Exercise directions:
The data is to be retyped in full, exactly.

(Items listed in a dataset)
::::::
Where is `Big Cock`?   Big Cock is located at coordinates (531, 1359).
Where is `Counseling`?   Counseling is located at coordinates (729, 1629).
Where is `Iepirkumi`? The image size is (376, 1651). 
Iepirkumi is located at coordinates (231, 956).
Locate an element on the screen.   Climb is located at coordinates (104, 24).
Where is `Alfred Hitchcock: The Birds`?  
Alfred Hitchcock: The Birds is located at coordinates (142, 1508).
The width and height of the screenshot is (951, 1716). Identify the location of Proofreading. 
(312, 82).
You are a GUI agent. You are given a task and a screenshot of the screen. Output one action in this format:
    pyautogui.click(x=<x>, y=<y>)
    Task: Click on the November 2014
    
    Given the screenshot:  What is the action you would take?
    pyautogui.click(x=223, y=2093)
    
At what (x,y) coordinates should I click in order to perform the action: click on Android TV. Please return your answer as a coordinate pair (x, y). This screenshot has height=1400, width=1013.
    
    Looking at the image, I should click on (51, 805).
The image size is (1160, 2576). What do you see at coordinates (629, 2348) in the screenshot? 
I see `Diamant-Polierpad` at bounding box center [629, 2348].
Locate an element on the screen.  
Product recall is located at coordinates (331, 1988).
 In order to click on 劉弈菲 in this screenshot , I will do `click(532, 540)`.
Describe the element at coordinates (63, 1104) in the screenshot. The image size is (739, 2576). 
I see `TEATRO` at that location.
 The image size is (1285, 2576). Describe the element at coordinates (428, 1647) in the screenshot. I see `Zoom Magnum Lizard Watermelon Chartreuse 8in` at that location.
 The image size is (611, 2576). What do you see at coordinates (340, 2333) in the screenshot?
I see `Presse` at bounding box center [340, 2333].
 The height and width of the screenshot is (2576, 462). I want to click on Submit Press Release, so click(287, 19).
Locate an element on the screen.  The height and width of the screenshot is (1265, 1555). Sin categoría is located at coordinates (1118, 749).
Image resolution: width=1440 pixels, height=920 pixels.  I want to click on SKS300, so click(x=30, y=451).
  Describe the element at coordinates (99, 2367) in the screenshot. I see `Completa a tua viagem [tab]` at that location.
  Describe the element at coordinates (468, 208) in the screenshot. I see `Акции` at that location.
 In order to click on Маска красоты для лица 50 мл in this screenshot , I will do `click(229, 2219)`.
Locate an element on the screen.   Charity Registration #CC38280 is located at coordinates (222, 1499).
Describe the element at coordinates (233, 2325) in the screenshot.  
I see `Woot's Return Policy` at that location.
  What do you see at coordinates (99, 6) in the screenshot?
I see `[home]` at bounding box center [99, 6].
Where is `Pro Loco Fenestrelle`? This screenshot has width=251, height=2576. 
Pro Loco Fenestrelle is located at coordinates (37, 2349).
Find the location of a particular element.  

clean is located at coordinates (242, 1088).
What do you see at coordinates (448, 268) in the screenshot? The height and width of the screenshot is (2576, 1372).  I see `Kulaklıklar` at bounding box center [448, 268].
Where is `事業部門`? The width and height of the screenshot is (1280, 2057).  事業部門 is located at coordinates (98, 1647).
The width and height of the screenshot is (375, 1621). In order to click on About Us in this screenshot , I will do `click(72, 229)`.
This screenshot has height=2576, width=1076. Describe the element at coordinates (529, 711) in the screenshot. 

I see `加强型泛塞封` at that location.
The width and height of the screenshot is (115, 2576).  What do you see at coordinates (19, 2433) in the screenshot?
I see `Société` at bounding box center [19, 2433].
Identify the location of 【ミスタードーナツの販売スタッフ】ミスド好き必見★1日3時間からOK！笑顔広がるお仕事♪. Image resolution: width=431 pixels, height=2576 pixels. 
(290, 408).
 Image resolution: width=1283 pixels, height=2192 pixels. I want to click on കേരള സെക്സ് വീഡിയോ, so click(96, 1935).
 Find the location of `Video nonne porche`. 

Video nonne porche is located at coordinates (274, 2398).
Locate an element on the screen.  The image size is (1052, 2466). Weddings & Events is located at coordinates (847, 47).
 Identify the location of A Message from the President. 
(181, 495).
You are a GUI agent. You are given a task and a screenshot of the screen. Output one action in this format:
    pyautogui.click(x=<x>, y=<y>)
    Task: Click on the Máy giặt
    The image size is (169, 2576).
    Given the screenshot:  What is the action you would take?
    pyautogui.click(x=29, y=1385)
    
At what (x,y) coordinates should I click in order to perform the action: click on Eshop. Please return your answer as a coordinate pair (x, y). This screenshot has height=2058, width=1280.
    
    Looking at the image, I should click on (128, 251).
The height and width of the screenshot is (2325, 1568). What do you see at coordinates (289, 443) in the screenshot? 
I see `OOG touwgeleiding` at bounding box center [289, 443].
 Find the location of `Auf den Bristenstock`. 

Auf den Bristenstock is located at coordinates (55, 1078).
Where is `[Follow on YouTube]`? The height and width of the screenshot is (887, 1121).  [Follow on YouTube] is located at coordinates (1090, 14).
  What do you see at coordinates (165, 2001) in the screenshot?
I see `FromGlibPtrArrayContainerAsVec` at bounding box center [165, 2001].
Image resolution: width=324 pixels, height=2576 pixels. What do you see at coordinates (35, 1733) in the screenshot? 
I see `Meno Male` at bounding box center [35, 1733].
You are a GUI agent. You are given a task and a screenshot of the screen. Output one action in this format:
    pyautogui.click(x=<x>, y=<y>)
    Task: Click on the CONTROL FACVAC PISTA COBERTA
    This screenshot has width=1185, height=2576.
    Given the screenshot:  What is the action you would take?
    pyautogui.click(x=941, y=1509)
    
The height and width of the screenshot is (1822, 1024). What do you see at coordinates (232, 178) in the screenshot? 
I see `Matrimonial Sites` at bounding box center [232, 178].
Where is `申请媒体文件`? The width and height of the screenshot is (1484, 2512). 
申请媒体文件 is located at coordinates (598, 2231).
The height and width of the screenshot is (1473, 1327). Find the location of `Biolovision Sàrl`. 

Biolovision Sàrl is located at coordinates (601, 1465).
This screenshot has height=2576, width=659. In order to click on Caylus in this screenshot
::::::
Reply:
Where is `Big Cock`?   Big Cock is located at coordinates (531, 1359).
Where is `Counseling`?   Counseling is located at coordinates (729, 1629).
Where is `Iepirkumi`? The image size is (376, 1651). 
Iepirkumi is located at coordinates (231, 956).
Locate an element on the screen.   Climb is located at coordinates (104, 24).
Where is `Alfred Hitchcock: The Birds`?  
Alfred Hitchcock: The Birds is located at coordinates (142, 1508).
The width and height of the screenshot is (951, 1716). Identify the location of Proofreading. 
(312, 82).
You are a GUI agent. You are given a task and a screenshot of the screen. Output one action in this format:
    pyautogui.click(x=<x>, y=<y>)
    Task: Click on the November 2014
    
    Given the screenshot:  What is the action you would take?
    pyautogui.click(x=223, y=2093)
    
At what (x,y) coordinates should I click in order to perform the action: click on Android TV. Please return your answer as a coordinate pair (x, y). This screenshot has height=1400, width=1013.
    
    Looking at the image, I should click on (51, 805).
The image size is (1160, 2576). What do you see at coordinates (629, 2348) in the screenshot? 
I see `Diamant-Polierpad` at bounding box center [629, 2348].
Locate an element on the screen.  
Product recall is located at coordinates (331, 1988).
 In order to click on 劉弈菲 in this screenshot , I will do `click(532, 540)`.
Describe the element at coordinates (63, 1104) in the screenshot. The image size is (739, 2576). 
I see `TEATRO` at that location.
 The image size is (1285, 2576). Describe the element at coordinates (428, 1647) in the screenshot. I see `Zoom Magnum Lizard Watermelon Chartreuse 8in` at that location.
 The image size is (611, 2576). What do you see at coordinates (340, 2333) in the screenshot?
I see `Presse` at bounding box center [340, 2333].
 The height and width of the screenshot is (2576, 462). I want to click on Submit Press Release, so click(287, 19).
Locate an element on the screen.  The height and width of the screenshot is (1265, 1555). Sin categoría is located at coordinates (1118, 749).
Image resolution: width=1440 pixels, height=920 pixels.  I want to click on SKS300, so click(x=30, y=451).
  Describe the element at coordinates (99, 2367) in the screenshot. I see `Completa a tua viagem [tab]` at that location.
  Describe the element at coordinates (468, 208) in the screenshot. I see `Акции` at that location.
 In order to click on Маска красоты для лица 50 мл in this screenshot , I will do `click(229, 2219)`.
Locate an element on the screen.   Charity Registration #CC38280 is located at coordinates (222, 1499).
Describe the element at coordinates (233, 2325) in the screenshot.  
I see `Woot's Return Policy` at that location.
  What do you see at coordinates (99, 6) in the screenshot?
I see `[home]` at bounding box center [99, 6].
Where is `Pro Loco Fenestrelle`? This screenshot has width=251, height=2576. 
Pro Loco Fenestrelle is located at coordinates (37, 2349).
Find the location of a particular element.  

clean is located at coordinates (242, 1088).
What do you see at coordinates (448, 268) in the screenshot? The height and width of the screenshot is (2576, 1372).  I see `Kulaklıklar` at bounding box center [448, 268].
Where is `事業部門`? The width and height of the screenshot is (1280, 2057).  事業部門 is located at coordinates (98, 1647).
The width and height of the screenshot is (375, 1621). In order to click on About Us in this screenshot , I will do `click(72, 229)`.
This screenshot has height=2576, width=1076. Describe the element at coordinates (529, 711) in the screenshot. 

I see `加强型泛塞封` at that location.
The width and height of the screenshot is (115, 2576).  What do you see at coordinates (19, 2433) in the screenshot?
I see `Société` at bounding box center [19, 2433].
Identify the location of 【ミスタードーナツの販売スタッフ】ミスド好き必見★1日3時間からOK！笑顔広がるお仕事♪. Image resolution: width=431 pixels, height=2576 pixels. 
(290, 408).
 Image resolution: width=1283 pixels, height=2192 pixels. I want to click on കേരള സെക്സ് വീഡിയോ, so click(96, 1935).
 Find the location of `Video nonne porche`. 

Video nonne porche is located at coordinates (274, 2398).
Locate an element on the screen.  The image size is (1052, 2466). Weddings & Events is located at coordinates (847, 47).
 Identify the location of A Message from the President. 
(181, 495).
You are a GUI agent. You are given a task and a screenshot of the screen. Output one action in this format:
    pyautogui.click(x=<x>, y=<y>)
    Task: Click on the Máy giặt
    The image size is (169, 2576).
    Given the screenshot:  What is the action you would take?
    pyautogui.click(x=29, y=1385)
    
At what (x,y) coordinates should I click in order to perform the action: click on Eshop. Please return your answer as a coordinate pair (x, y). This screenshot has height=2058, width=1280.
    
    Looking at the image, I should click on (128, 251).
The height and width of the screenshot is (2325, 1568). What do you see at coordinates (289, 443) in the screenshot? 
I see `OOG touwgeleiding` at bounding box center [289, 443].
 Find the location of `Auf den Bristenstock`. 

Auf den Bristenstock is located at coordinates (55, 1078).
Where is `[Follow on YouTube]`? The height and width of the screenshot is (887, 1121).  [Follow on YouTube] is located at coordinates (1090, 14).
  What do you see at coordinates (165, 2001) in the screenshot?
I see `FromGlibPtrArrayContainerAsVec` at bounding box center [165, 2001].
Image resolution: width=324 pixels, height=2576 pixels. What do you see at coordinates (35, 1733) in the screenshot? 
I see `Meno Male` at bounding box center [35, 1733].
You are a GUI agent. You are given a task and a screenshot of the screen. Output one action in this format:
    pyautogui.click(x=<x>, y=<y>)
    Task: Click on the CONTROL FACVAC PISTA COBERTA
    This screenshot has width=1185, height=2576.
    Given the screenshot:  What is the action you would take?
    pyautogui.click(x=941, y=1509)
    
The height and width of the screenshot is (1822, 1024). What do you see at coordinates (232, 178) in the screenshot? 
I see `Matrimonial Sites` at bounding box center [232, 178].
Where is `申请媒体文件`? The width and height of the screenshot is (1484, 2512). 
申请媒体文件 is located at coordinates (598, 2231).
The height and width of the screenshot is (1473, 1327). Find the location of `Biolovision Sàrl`. 

Biolovision Sàrl is located at coordinates (601, 1465).
This screenshot has height=2576, width=659. In order to click on Caylus in this screenshot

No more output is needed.